Il paragone che salta subito all’occhio è quello con il condizionatore. Qui il divario si fa netto, quasi imbarazzante. Perché mentre il ventilatore chiede pochi spiccioli al mese, il condizionatore può arrivare a pesare tra i 50 e i 70 euro nello stesso arco di tempo. Non serve la calcolatrice per capire da che parte pende la bilancia quando si parla di consumi energetici e di risparmio sulla bolletta.
Perché la domanda ritorna ogni estate
Le ondate di calore hanno un effetto curioso. Riportano a galla abitudini che negli anni sono diventate quasi rituali, gesti che si ripetono appena il termometro comincia a salire oltre il sopportabile. E tra questi c’è proprio la scelta di lasciare o meno il ventilatore acceso per l’intera notte, senza sensi di colpa verso il portafoglio.
La differenza di spesa spiega bene perché tanti optino per questa soluzione. Con circa 3,60 euro al mese il ventilatore si conferma un alleato economico contro l’afa, capace di rendere le ore notturne un po’ più vivibili senza far lievitare i costi in maniera preoccupante. Il caldo estivo, del resto, non lascia molte alternative a chi vuole dormire senza girarsi e rigirarsi tra le lenzuola.

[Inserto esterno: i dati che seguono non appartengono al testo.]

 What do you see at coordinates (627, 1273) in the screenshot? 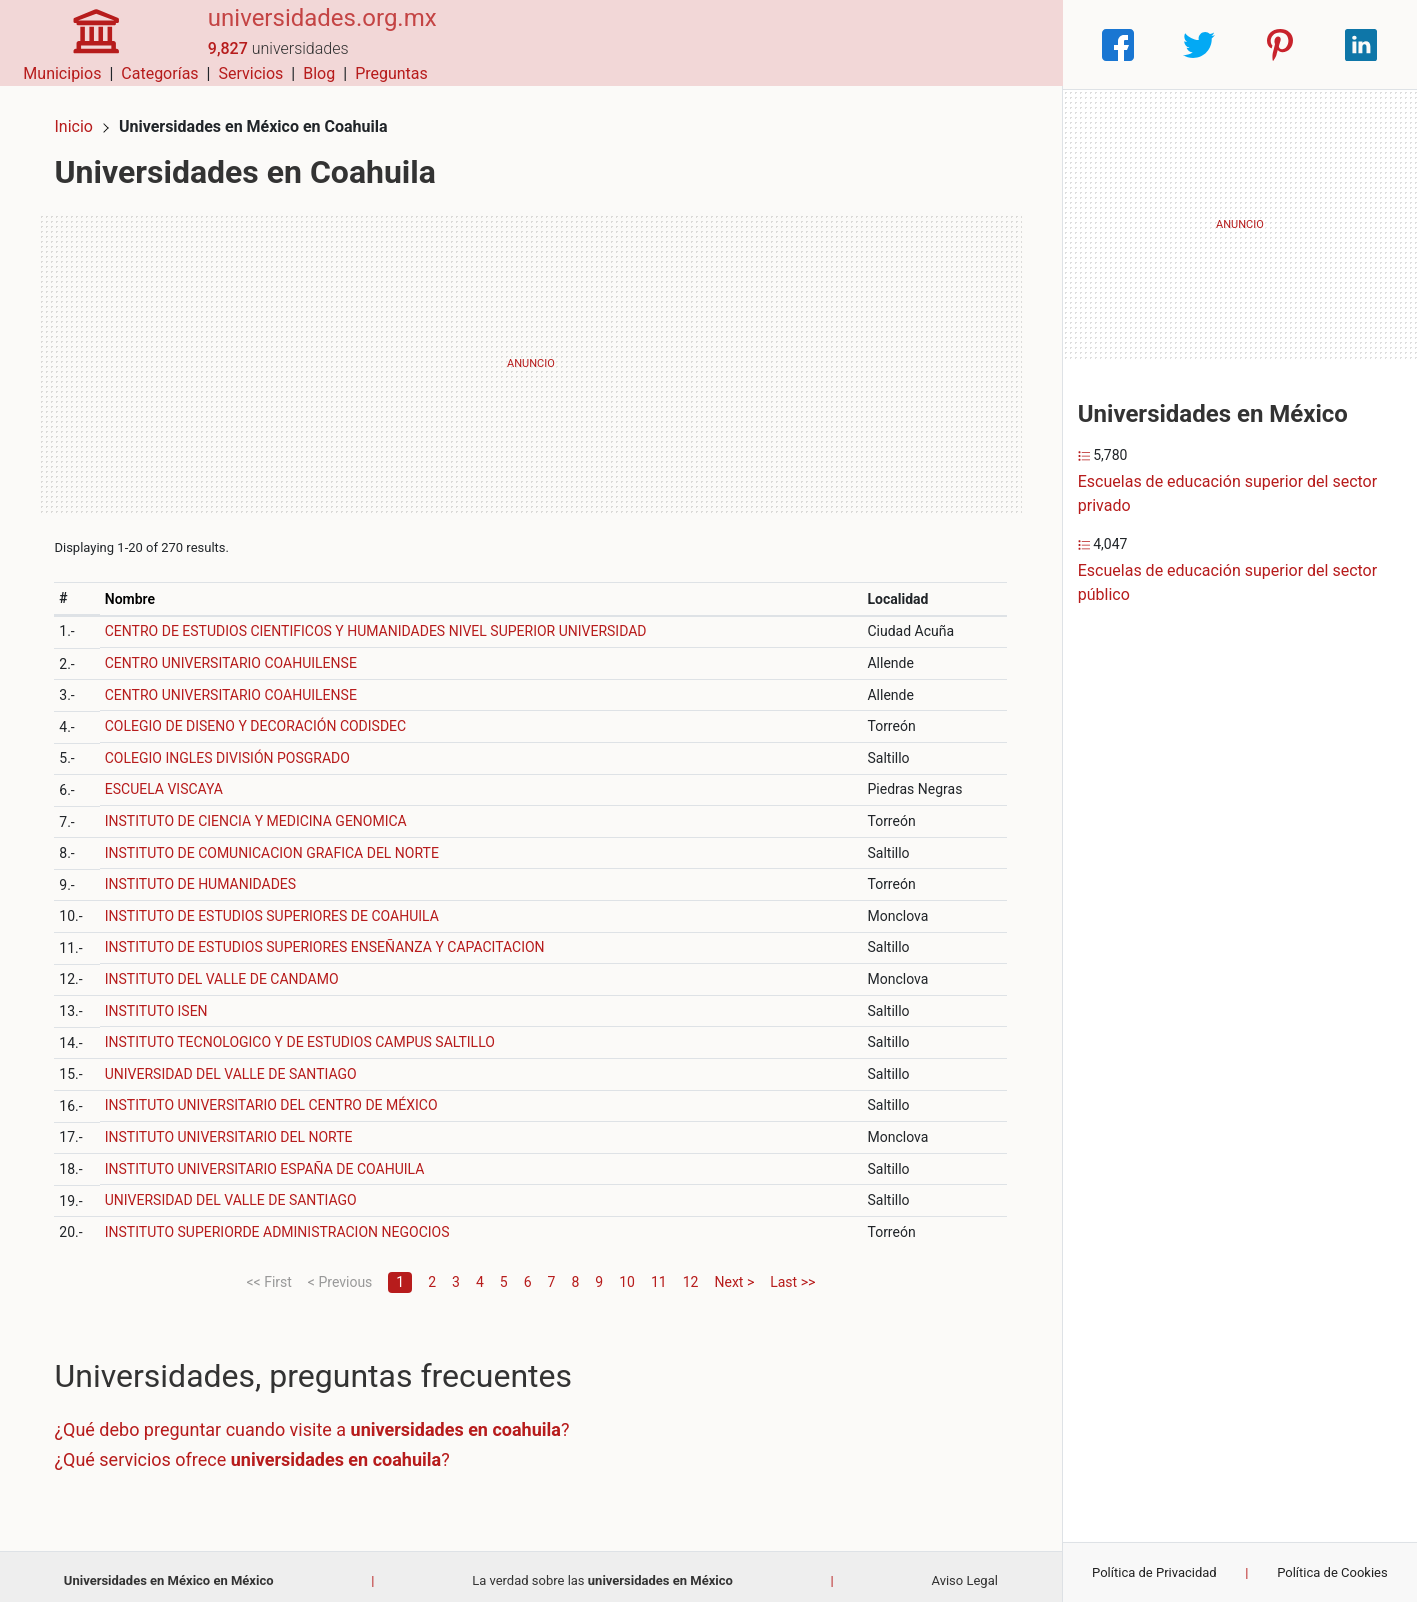
I see `10` at bounding box center [627, 1273].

La scelta, alla fine, si riduce a una manciata di euro contro il comfort di una notte più fresca. E davanti a numeri del genere, il ventilatore continua a giocarsela alla grande contro soluzioni ben più dispendiose come il condizionatore, che offre certo un raffrescamento superiore ma con un impatto sulla bolletta di tutt’altra portata.